The EU holds a different view from Italy on the issue of migration: Italian Prime Minister Matteo Renzi threatens to implement a "Plan B that will hurt Europe". While he is preparing to meet with Hollande and Cameron this week, a Plan B appears like yet another provocation by a specialist in shock phrases. Or does a Plan B really exist?

If there is Plan B, it means there was originally a plan A: namely, the redistribution of migrants in 25 European countries and the return of those who do not fall under emergency cases (economic migrants, not political refugees). While in most countries, these remittances apply to 39% of asylum seekers, Italy  last year was limited to return home 'just' 14,000, according to the Huffington Post. As for other European countries, loyal to the Dublin II Regulation, they close their eyes - and their borders - to the situation. France denies having closed its borders but dozens of migrants wait for days in Ventimiglia to be able to set foot on French soil.

The Italian Prime Minister has been forced to ascertain the shortcomings of the regulation, which disadvantages and exposes geographically neighbouring countries of the EU to migratory flows that they can not manage alone. The regulation means, inter alia, that asylum applications are to be filed in the country of entry into European territory, something which has also been criticised by the Commissioner for Human Rights of the European Council, the UNHCR and the European Council for Refugees and Exiles. Dublin II proves to be an obstacle to the security of the newcomers and to the legitimate examination of their asylum applications, in addition to being unjust against certain countries that receive more requests than others. It is a situation that is unmanageable without federal assistance.

The anti-solidarity accusations that Renzi launched against the EU via Corriere della Sera are well and truly justified. The redistribution of 24,000 out of the 57,000 migrants who arrived in Italy – since the beginning of 2015 – across Europe, is insufficient. But what about the feasibility of this mysterious plan B?

A range of possibilities according to Corriere…

Italian Interior Minister Angelino Alfano also spoke of a secret plan, which "will reveal an Italy hitherto unknown because this situation is no longer tolerable." Coming from the mouth of a personality like Alfano, the "secret plan" sounds oddly like the revelation of the existence of the Gladio army by Andreotti in ‘89. And this can be scary!

Fiorenza Sarzanini of Corriere.it, the online version of daily centre-right newspaper Corriere della Sera, speaks of a "range of possible interventions." It would thus mean a mingling of more traditional diplomatic processes and shock methods.

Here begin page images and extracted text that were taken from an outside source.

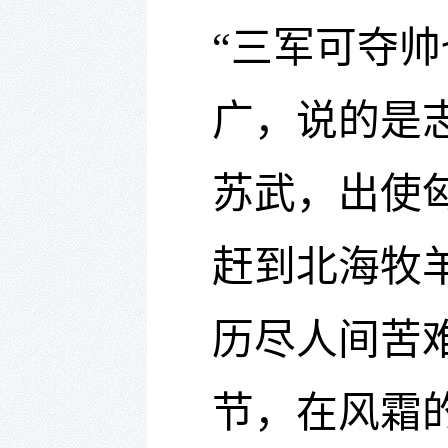
“三军可夺
广，说的是
苏武，出使
赶到北海牧
历尽人间苦
节，在风霜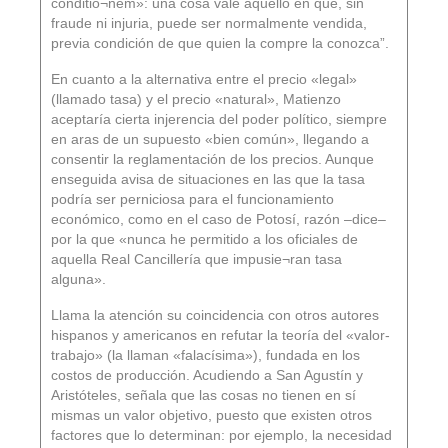
conditio¬nem»: una cosa vale aquello en que, sin
fraude ni injuria, puede ser normalmente vendida,
previa condición de que quien la compre la conozca”.
En cuanto a la alternativa entre el precio «legal»
(llamado tasa) y el precio «natural», Matienzo
aceptaría cierta injerencia del poder político, siempre
en aras de un supuesto «bien común», llegando a
consentir la reglamentación de los precios. Aunque
enseguida avisa de situaciones en las que la tasa
podría ser perniciosa para el funcionamiento
económico, como en el caso de Potosí, razón –dice–
por la que «nunca he permitido a los oficiales de
aquella Real Cancillería que impusie¬ran tasa
alguna».
Llama la atención su coincidencia con otros autores
hispanos y americanos en refutar la teoría del «valor-
trabajo» (la llaman «falacísima»), fundada en los
costos de producción. Acudiendo a San Agustín y
Aristóteles, señala que las cosas no tienen en sí
mismas un valor objetivo, puesto que existen otros
factores que lo determinan: por ejemplo, la necesidad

In short, this means a set of measures, more or less feasible.

The first hypothesis that comes to mind is the assignment of a temporary permit to asylum seekers to enable them to cross borders and freely travel across Europe. It is one way of telling the EU: “You’re washing your hands of this? Well, so am I." It is certainly a challenge, but not impossible. We can also consider a requirement for vessels harbouring migrants in international waters, to return the migrants to their European country of origin, denying them access to Italian ports. Corriere has further thought of the repatriation of migrants by charter flights in irregular situations, a development that even the Renzi government envisaged. This has already been done in the past, but the situation in Libya should be considered as a special case, as it concerns political refugees.

As for the hypothetical military engagement of Italy in Libya regardless of the UN - it is what Renzi suggested when he spoke of a "less conventional intervention" – it is, fortunately, an unlikely solution. It would be dangerous for Italy, which would weaken without support, and it is absolutely frowned upon by President Sergio Mattarella. It is not Europe that would suffer the consequences, but Italy. The possibility of a "police" operation on the Libyan coast together with some EU member countries and Egypt’s help in order to cut-off smugglers, seems, all in all, much more realistic.

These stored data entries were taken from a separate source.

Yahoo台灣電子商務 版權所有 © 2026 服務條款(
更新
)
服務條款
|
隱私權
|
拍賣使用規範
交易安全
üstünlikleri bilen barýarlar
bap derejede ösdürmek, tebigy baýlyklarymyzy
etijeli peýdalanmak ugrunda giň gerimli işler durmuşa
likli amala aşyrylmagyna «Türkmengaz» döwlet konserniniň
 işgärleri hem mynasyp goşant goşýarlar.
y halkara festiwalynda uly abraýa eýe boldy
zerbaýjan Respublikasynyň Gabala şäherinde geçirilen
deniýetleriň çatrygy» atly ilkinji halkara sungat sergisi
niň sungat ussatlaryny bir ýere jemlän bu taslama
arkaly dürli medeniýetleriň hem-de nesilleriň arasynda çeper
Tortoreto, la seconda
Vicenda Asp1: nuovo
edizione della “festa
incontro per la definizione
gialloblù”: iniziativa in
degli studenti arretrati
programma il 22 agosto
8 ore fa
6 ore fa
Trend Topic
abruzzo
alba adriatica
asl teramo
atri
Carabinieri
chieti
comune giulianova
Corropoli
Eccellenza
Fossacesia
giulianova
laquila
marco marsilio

The EU's mistake and the crest of the Tuscan rooster

Italy is geographically (and therefore politically) at the forefront of the issue of migration. Abandoned - it must be said - by the rest of Europe. Alone, It has been forced to deal with managing  57,000 people who from the start of the year have reached European territory through Italy, and plans to open five barracks scattered throughout the country to set up as reception centres for migrants.

In the long term, this may strengthen the fear of Euroscepticism in Italy mixed with a rise of populist and identity movements. The hatred of the foreigner, the one with dark skin, who "comes and steals our jobs," will add to the hostility towards the country's European neighbours, the ones "who have abandoned us." In short, it is a bad move for the EU.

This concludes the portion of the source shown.